ABOUT THIS EXERCISE
The following entries are to be repeated exactly, and the pictures are to be left behind.

DATA FOR ANALYSIS
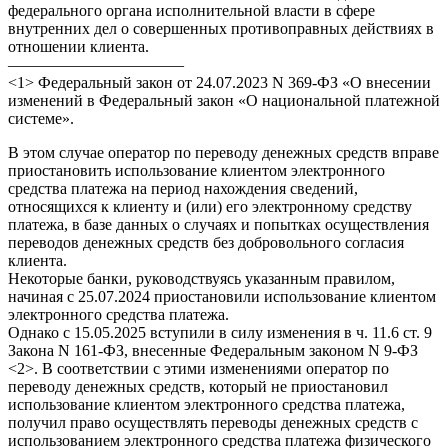
федерального органа исполнительной власти в сфере
внутренних дел о совершенных противоправных действиях в
отношении клиента.
———————————
<1> Федеральный закон от 24.07.2023 N 369-ФЗ «О внесении
изменений в Федеральный закон «О национальной платежной
системе».
В этом случае оператор по переводу денежных средств вправе
приостановить использование клиентом электронного
средства платежа на период нахождения сведений,
относящихся к клиенту и (или) его электронному средству
платежа, в базе данных о случаях и попытках осуществления
переводов денежных средств без добровольного согласия
клиента.
Некоторые банки, руководствуясь указанным правилом,
начиная с 25.07.2024 приостановили использование клиентом
электронного средства платежа.
Однако с 15.05.2025 вступили в силу изменения в ч. 11.6 ст. 9
Закона N 161-ФЗ, внесенные Федеральным законом N 9-ФЗ
<2>. В соответствии с этими изменениями оператор по
переводу денежных средств, который не приостановил
использование клиентом электронного средства платежа,
получил право осуществлять переводы денежных средств с
использованием электронного средства платежа физического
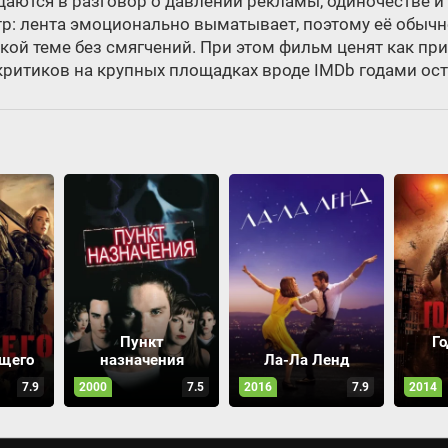
щаются в разговор о давлении рекламы, одиночестве и 
тр: лента эмоционально выматывает, поэтому её обыч
сткой теме без смягчений. При этом фильм ценят как п
 критиков на крупных площадках вроде IMDb годами ос
Пункт
Го
ущего
назначения
Ла-Ла Ленд
7.9
2000
7.5
2016
7.9
2014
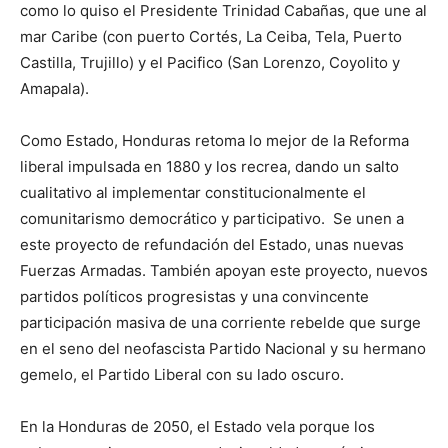
como lo quiso el Presidente Trinidad Cabañas, que une al
mar Caribe (con puerto Cortés, La Ceiba, Tela, Puerto
Castilla, Trujillo) y el Pacifico (San Lorenzo, Coyolito y
Amapala).
Como Estado, Honduras retoma lo mejor de la Reforma
liberal impulsada en 1880 y los recrea, dando un salto
cualitativo al implementar constitucionalmente el
comunitarismo democrático y participativo. Se unen a
este proyecto de refundación del Estado, unas nuevas
Fuerzas Armadas. También apoyan este proyecto, nuevos
partidos políticos progresistas y una convincente
participación masiva de una corriente rebelde que surge
en el seno del neofascista Partido Nacional y su hermano
gemelo, el Partido Liberal con su lado oscuro.
En la Honduras de 2050, el Estado vela porque los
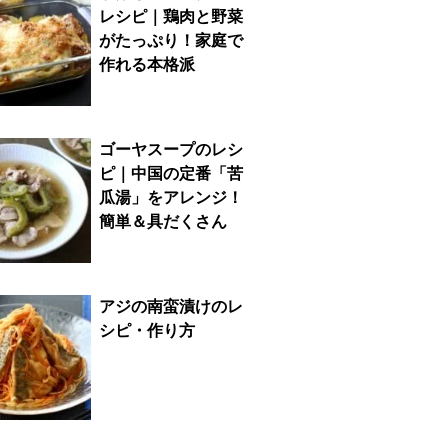
レシピ｜鶏肉と野菜
がたっぷり！家庭で
作れる本格派
ゴーヤスープのレシ
ピ｜中国の定番「苦
瓜湯」をアレンジ！
簡単＆具だくさん
アジの南蛮漬けのレ
シピ・作り方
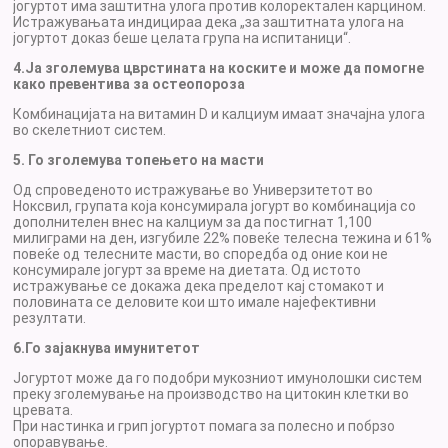
јогуртот има заштитна улога против колоректален карцином.
Истражувањата индицираа дека „за заштитната улога на
јогуртот доказ беше целата група на испитаници“.
4.Ја зголемува цврстината на коските и може да помогне
како превентива за остеопороза
Комбинацијата на витамин D и калциум имаат значајна улога
во скелетниот систем.
5. Го зголемува топењето на масти
Од спроведеното истражување во Универзитетот во
Ноксвил, групата која консумирала јогурт во комбинација со
дополнителен внес на калциум за да постигнат 1,100
милиграми на ден, изгубиле 22% повеќе телесна тежина и 61%
повеќе од телесните масти, во споредба од оние кои не
консумирале јогурт за време на диетата. Од истото
истражување се докажа дека пределот кај стомакот и
половината се деловите кои што имале најефективни
резултати.
6.Го зајакнува имунитетот
Јогуртот може да го подобри мукозниот имунолошки систем
преку зголемување на производство на цитокин клетки во
цревата.
При настинка и грип јогуртот помага за полесно и побрзо
опоравување.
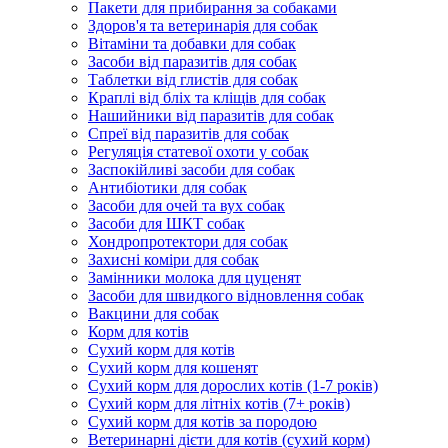
Пакети для прибирання за собаками
Здоров'я та ветеринарія для собак
Вітаміни та добавки для собак
Засоби від паразитів для собак
Таблетки від глистів для собак
Краплі від бліх та кліщів для собак
Нашийники від паразитів для собак
Спреї від паразитів для собак
Регуляція статевої охоти у собак
Заспокійливі засоби для собак
Антибіотики для собак
Засоби для очей та вух собак
Засоби для ШКТ собак
Хондропротектори для собак
Захисні коміри для собак
Замінники молока для цуценят
Засоби для швидкого відновлення собак
Вакцини для собак
Корм для котів
Сухий корм для котів
Сухий корм для кошенят
Сухий корм для дорослих котів (1-7 років)
Сухий корм для літніх котів (7+ років)
Сухий корм для котів за породою
Ветеринарні дієти для котів (сухий корм)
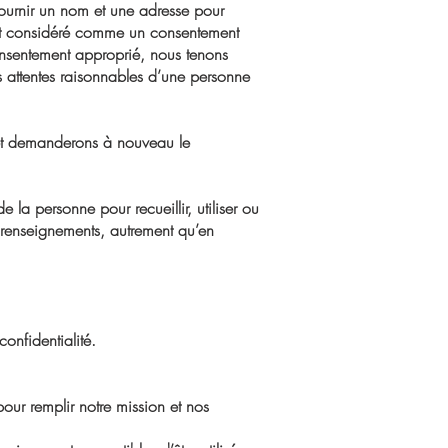
 fournir un nom et une adresse pour
est considéré comme un consentement
consentement approprié, nous tenons
es attentes raisonnables d’une personne
ue et demanderons à nouveau le
la personne pour recueillir, utiliser ou
enseignements, autrement qu’en
confidentialité.
 pour remplir notre mission et nos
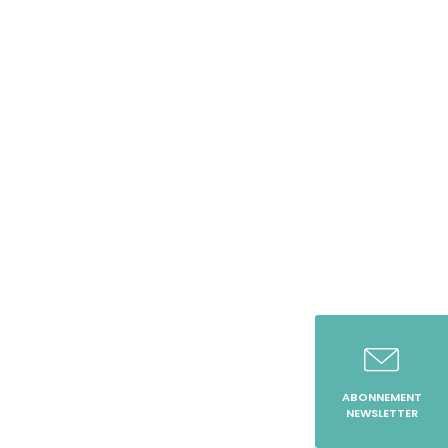
ABONNEMENT
NEWSLETTER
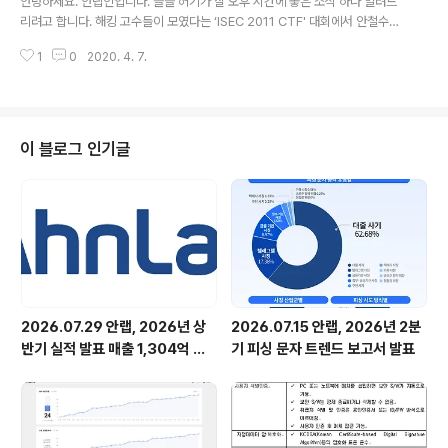
안녕하세요. 안랩인입니다. 슬슬 허기가 질 오후 시간에 좋은 소식 하나 알려드
특한 판타지 소셜게임으로, 타운건설류의 시뮬레이션과 사
리려고 합니다. 해킹 고수들이 모였다는 ‘ISEC 2011 CTF' 대회에서 안철수연
용자 간 배틀이라는 캐주얼게임의 특징을 결합해 기타 소
구소 박영준연구원이 속한 '-ceci-' 팀이 8,418,200점을 획득해 준우승을 차
셜게임보다 게임성을 강화했으며, 세계최초로 실제 마법봉
1
0
2020. 4. 7.
지했다고 합니다. 안철수연구소, 박영준연구원 준우승 획득 -cesi-팀은 리버스
을 휘두르는 느..
랩과 Null@Root의 젊은 피와 조금 늙은 피가 섞인 멤버로 구성돼 있으며 팀명
은 이번 대회명인 ISEC을 거꾸로 한 것이라고 합니다. 멤버에는 박영준연구원
(젊은 피)을 비롯해 표경태, 김민상, 김지환, 박규태, 박성현, 박영준, 박주호, 이
은총 등으로 구성되어 있습니다. 한편, 우승을 차지한 GoN 팀은 리더 윤인수를
이 블로그 인기글
비롯해 김동관, 김민규, 김은수, 박해송, 원강희, 이유진, ..
2026.07.29 안랩, 2026년 상
2026.07.15 안랩, 2026년 2분
반기 실적 발표 매출 1,304억 원,
기 피싱 문자 트렌드 보고서 발표
영업이익 73억 원 기록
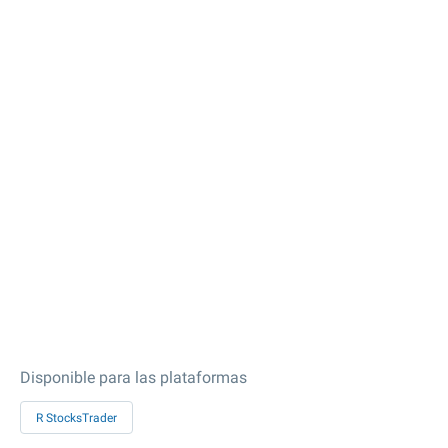
Disponible para las plataformas
R StocksTrader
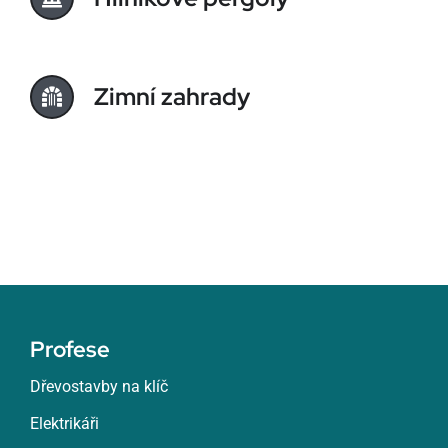
Zimní zahrady
Profese
Dřevostavby na klíč
Elektrikáři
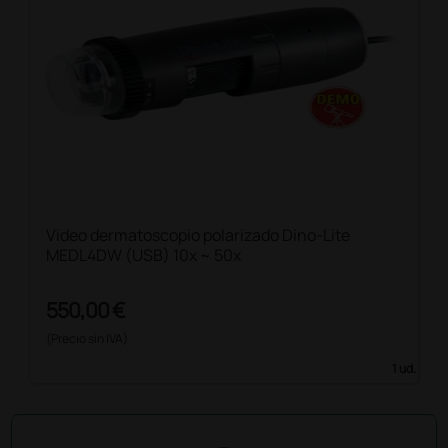
Video dermatoscopio polarizado Dino-Lite
MEDL4DW (USB) 10x ~ 50x
550,00 €
(Precio sin IVA)
1 ud.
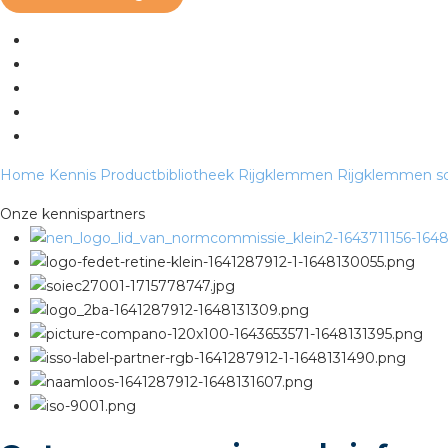
Home
Kennis
Productbibliotheek
Rijgklemmen
Rijgklemmen sc
Onze kennispartners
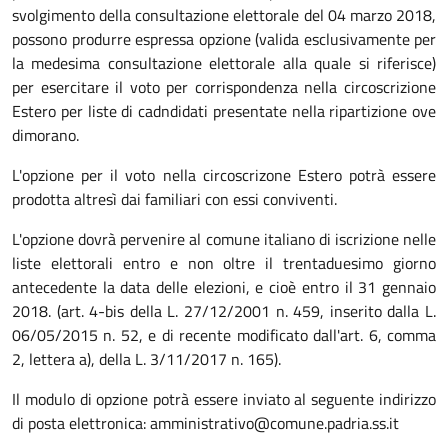
svolgimento della consultazione elettorale del 04 marzo 2018,
possono produrre espressa opzione (valida esclusivamente per
la medesima consultazione elettorale alla quale si riferisce)
per esercitare il voto per corrispondenza nella circoscrizione
Estero per liste di cadndidati presentate nella ripartizione ove
dimorano.
L'opzione per il voto nella circoscrizone Estero potrà essere
prodotta altresì dai familiari con essi conviventi.
L'opzione dovrà pervenire al comune italiano di iscrizione nelle
liste elettorali entro e non oltre il trentaduesimo giorno
antecedente la data delle elezioni, e cioè entro il 31 gennaio
2018. (art. 4-bis della L. 27/12/2001 n. 459, inserito dalla L.
06/05/2015 n. 52, e di recente modificato dall'art. 6, comma
2, lettera a), della L. 3/11/2017 n. 165).
Il modulo di opzione potrà essere inviato al seguente indirizzo
di posta elettronica: amministrativo@comune.padria.ss.it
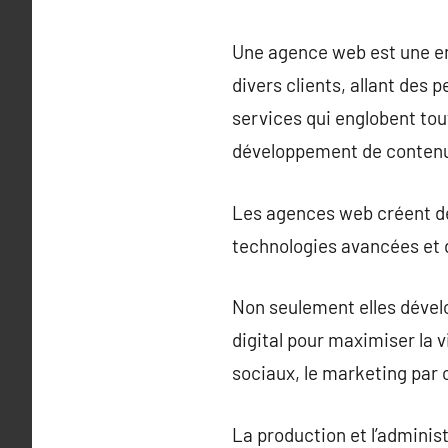
Une agence web est une ent
divers clients, allant des
services qui englobent tou
développement de contenu 
Les agences web créent des
technologies avancées et d
Non seulement elles dével
digital pour maximiser la v
sociaux, le marketing par co
La production et l’administr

RESPONSE TO THIS EXERCISE
федерального органа исполнительной власти в сфере
внутренних дел о совершенных противоправных действиях в
отношении клиента.
———————————
<1> Федеральный закон от 24.07.2023 N 369-ФЗ «О внесении
изменений в Федеральный закон «О национальной платежной
системе».
В этом случае оператор по переводу денежных средств вправе
приостановить использование клиентом электронного
средства платежа на период нахождения сведений,
относящихся к клиенту и (или) его электронному средству
платежа, в базе данных о случаях и попытках осуществления
переводов денежных средств без добровольного согласия
клиента.
Некоторые банки, руководствуясь указанным правилом,
начиная с 25.07.2024 приостановили использование клиентом
электронного средства платежа.
Однако с 15.05.2025 вступили в силу изменения в ч. 11.6 ст. 9
Закона N 161-ФЗ, внесенные Федеральным законом N 9-ФЗ
<2>. В соответствии с этими изменениями оператор по
переводу денежных средств, который не приостановил
использование клиентом электронного средства платежа,
получил право осуществлять переводы денежных средств с
использованием электронного средства платежа физического
щаются в разговор о давлении рекламы, одиночестве и 
тр: лента эмоционально выматывает, поэтому её обыч
сткой теме без смягчений. При этом фильм ценят как п
 критиков на крупных площадках вроде IMDb годами ос
Пункт
Го
ущего
назначения
Ла-Ла Ленд
7.9
2000
7.5
2016
7.9
2014
como lo quiso el Presidente Trinidad Cabañas, que une al
mar Caribe (con puerto Cortés, La Ceiba, Tela, Puerto
Castilla, Trujillo) y el Pacifico (San Lorenzo, Coyolito y
Amapala).
Como Estado, Honduras retoma lo mejor de la Reforma
liberal impulsada en 1880 y los recrea, dando un salto
cualitativo al implementar constitucionalmente el
comunitarismo democrático y participativo. Se unen a
este proyecto de refundación del Estado, unas nuevas
Fuerzas Armadas. También apoyan este proyecto, nuevos
partidos políticos progresistas y una convincente
participación masiva de una corriente rebelde que surge
en el seno del neofascista Partido Nacional y su hermano
gemelo, el Partido Liberal con su lado oscuro.
En la Honduras de 2050, el Estado vela porque los
レシピ｜鶏肉と野菜
がたっぷり！家庭で
作れる本格派
ゴーヤスープのレシ
ピ｜中国の定番「苦
瓜湯」をアレンジ！
簡単＆具だくさん
アジの南蛮漬けのレ
シピ・作り方
јогуртот има заштитна улога против колоректален карцином.
Истражувањата индицираа дека „за заштитната улога на
јогуртот доказ беше целата група на испитаници“.
4.Ја зголемува цврстината на коските и може да помогне
како превентива за остеопороза
Комбинацијата на витамин D и калциум имаат значајна улога
во скелетниот систем.
5. Го зголемува топењето на масти
Од спроведеното истражување во Универзитетот во
Ноксвил, групата која консумирала јогурт во комбинација со
дополнителен внес на калциум за да постигнат 1,100
милиграми на ден, изгубиле 22% повеќе телесна тежина и 61%
повеќе од телесните масти, во споредба од оние кои не
консумирале јогурт за време на диетата. Од истото
истражување се докажа дека пределот кај стомакот и
половината се деловите кои што имале најефективни
резултати.
6.Го зајакнува имунитетот
Јогуртот може да го подобри мукозниот имунолошки систем
преку зголемување на производство на цитокин клетки во
цревата.
При настинка и грип јогуртот помага за полесно и побрзо
опоравување.
Пакети для прибирання за собаками
Здоров'я та ветеринарія для собак
Вітаміни та добавки для собак
Засоби від паразитів для собак
Таблетки від глистів для собак
Краплі від бліх та кліщів для собак
Нашийники від паразитів для собак
Спреї від паразитів для собак
Регуляція статевої охоти у собак
Заспокійливі засоби для собак
Антибіотики для собак
Засоби для очей та вух собак
Засоби для ШКТ собак
Хондропротектори для собак
Захисні коміри для собак
Замінники молока для цуценят
Засоби для швидкого відновлення собак
Вакцини для собак
Корм для котів
Сухий корм для котів
Сухий корм для кошенят
Сухий корм для дорослих котів (1-7 років)
Сухий корм для літніх котів (7+ років)
Сухий корм для котів за породою
Ветеринарні дієти для котів (сухий корм)
 fournir un nom et une adresse pour
est considéré comme un consentement
consentement approprié, nous tenons
es attentes raisonnables d’une personne
ue et demanderons à nouveau le
la personne pour recueillir, utiliser ou
enseignements, autrement qu’en
confidentialité.
 pour remplir notre mission et nos
ABONNEMENT
NEWSLETTER
안녕하세요. 안랩인입니다. 슬슬 허기가 질 오후 시간에 좋은 소식 하나 알려드
특한 판타지 소셜게임으로, 타운건설류의 시뮬레이션과 사
리려고 합니다. 해킹 고수들이 모였다는 ‘ISEC 2011 CTF' 대회에서 안철수연
용자 간 배틀이라는 캐주얼게임의 특징을 결합해 기타 소
구소 박영준연구원이 속한 '-ceci-' 팀이 8,418,200점을 획득해 준우승을 차
셜게임보다 게임성을 강화했으며, 세계최초로 실제 마법봉
1
0
2020. 4. 7.
지했다고 합니다. 안철수연구소, 박영준연구원 준우승 획득 -cesi-팀은 리버스
을 휘두르는 느..
랩과 Null@Root의 젊은 피와 조금 늙은 피가 섞인 멤버로 구성돼 있으며 팀명
은 이번 대회명인 ISEC을 거꾸로 한 것이라고 합니다. 멤버에는 박영준연구원
(젊은 피)을 비롯해 표경태, 김민상, 김지환, 박규태, 박성현, 박영준, 박주호, 이
은총 등으로 구성되어 있습니다. 한편, 우승을 차지한 GoN 팀은 리더 윤인수를
이 블로그 인기글
비롯해 김동관, 김민규, 김은수, 박해송, 원강희, 이유진, ..
2026.07.29 안랩, 2026년 상
2026.07.15 안랩, 2026년 2분
반기 실적 발표 매출 1,304억 원,
기 피싱 문자 트렌드 보고서 발표
영업이익 73억 원 기록
Disponible para las plataformas
R StocksTrader
Zimní zahrady
Profese
Dřevostavby na klíč
Elektrikáři
Video dermatoscopio polarizado Dino-Lite
MEDL4DW (USB) 10x ~ 50x
550,00 €
(Precio sin IVA)
1 ud.
Home
Kennis
Productbibliotheek
Rijgklemmen
Rijgklemmen sc
Onze kennispartners
svolgimento della consultazione elettorale del 04 marzo 2018,
possono produrre espressa opzione (valida esclusivamente per
la medesima consultazione elettorale alla quale si riferisce)
per esercitare il voto per corrispondenza nella circoscrizione
Estero per liste di cadndidati presentate nella ripartizione ove
dimorano.
L'opzione per il voto nella circoscrizone Estero potrà essere
prodotta altresì dai familiari con essi conviventi.
L'opzione dovrà pervenire al comune italiano di iscrizione nelle
liste elettorali entro e non oltre il trentaduesimo giorno
antecedente la data delle elezioni, e cioè entro il 31 gennaio
2018. (art. 4-bis della L. 27/12/2001 n. 459, inserito dalla L.
06/05/2015 n. 52, e di recente modificato dall'art. 6, comma
2, lettera a), della L. 3/11/2017 n. 165).
Il modulo di opzione potrà essere inviato al seguente indirizzo
di posta elettronica: amministrativo@comune.padria.ss.it
Une agence web est une ent
divers clients, allant des
services qui englobent tou
développement de contenu 
Les agences web créent des
technologies avancées et d
Non seulement elles dével
digital pour maximiser la v
sociaux, le marketing par co
La production et l’administr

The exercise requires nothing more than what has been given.